(WHAT THE TASK ASKS) An exact copy of every entry is needed, without any of the pictures.
= Beginning of Section =
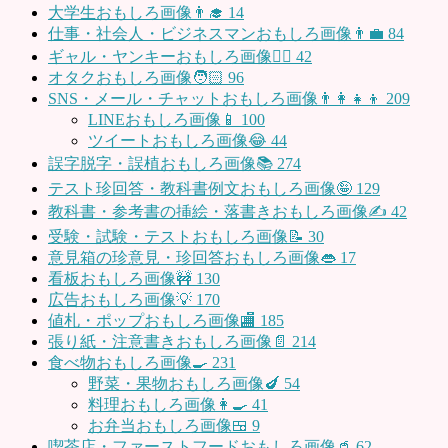
大学生おもしろ画像👨‍🎓
14
仕事・社会人・ビジネスマンおもしろ画像👨‍💼
84
ギャル・ヤンキーおもしろ画像👱‍♀️
42
オタクおもしろ画像🧑🏻
96
SNS・メール・チャットおもしろ画像👨‍👩‍👧‍👦
209
LINEおもしろ画像📱
100
ツイートおもしろ画像😂
44
誤字脱字・誤植おもしろ画像📚
274
テスト珍回答・教科書例文おもしろ画像🤪
129
教科書・参考書の挿絵・落書きおもしろ画像✍️
42
受験・試験・テストおもしろ画像📝
30
意見箱の珍意見・珍回答おもしろ画像👄
17
看板おもしろ画像🚧
130
広告おもしろ画像💡
170
値札・ポップおもしろ画像🏬
185
張り紙・注意書きおもしろ画像📄
214
食べ物おもしろ画像🍳
231
野菜・果物おもしろ画像🍆
54
料理おもしろ画像👩‍🍳
41
お弁当おもしろ画像🍱
9
喫茶店・ファーストフードおもしろ画像🥤
62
= End of Section =
(SOLVED EXERCISE)
大学生おもしろ画像👨‍🎓
14
仕事・社会人・ビジネスマンおもしろ画像👨‍💼
84
ギャル・ヤンキーおもしろ画像👱‍♀️
42
オタクおもしろ画像🧑🏻
96
SNS・メール・チャットおもしろ画像👨‍👩‍👧‍👦
209
LINEおもしろ画像📱
100
ツイートおもしろ画像😂
44
誤字脱字・誤植おもしろ画像📚
274
テスト珍回答・教科書例文おもしろ画像🤪
129
教科書・参考書の挿絵・落書きおもしろ画像✍️
42
受験・試験・テストおもしろ画像📝
30
意見箱の珍意見・珍回答おもしろ画像👄
17
看板おもしろ画像🚧
130
広告おもしろ画像💡
170
値札・ポップおもしろ画像🏬
185
張り紙・注意書きおもしろ画像📄
214
食べ物おもしろ画像🍳
231
野菜・果物おもしろ画像🍆
54
料理おもしろ画像👩‍🍳
41
お弁当おもしろ画像🍱
9
喫茶店・ファーストフードおもしろ画像🥤
62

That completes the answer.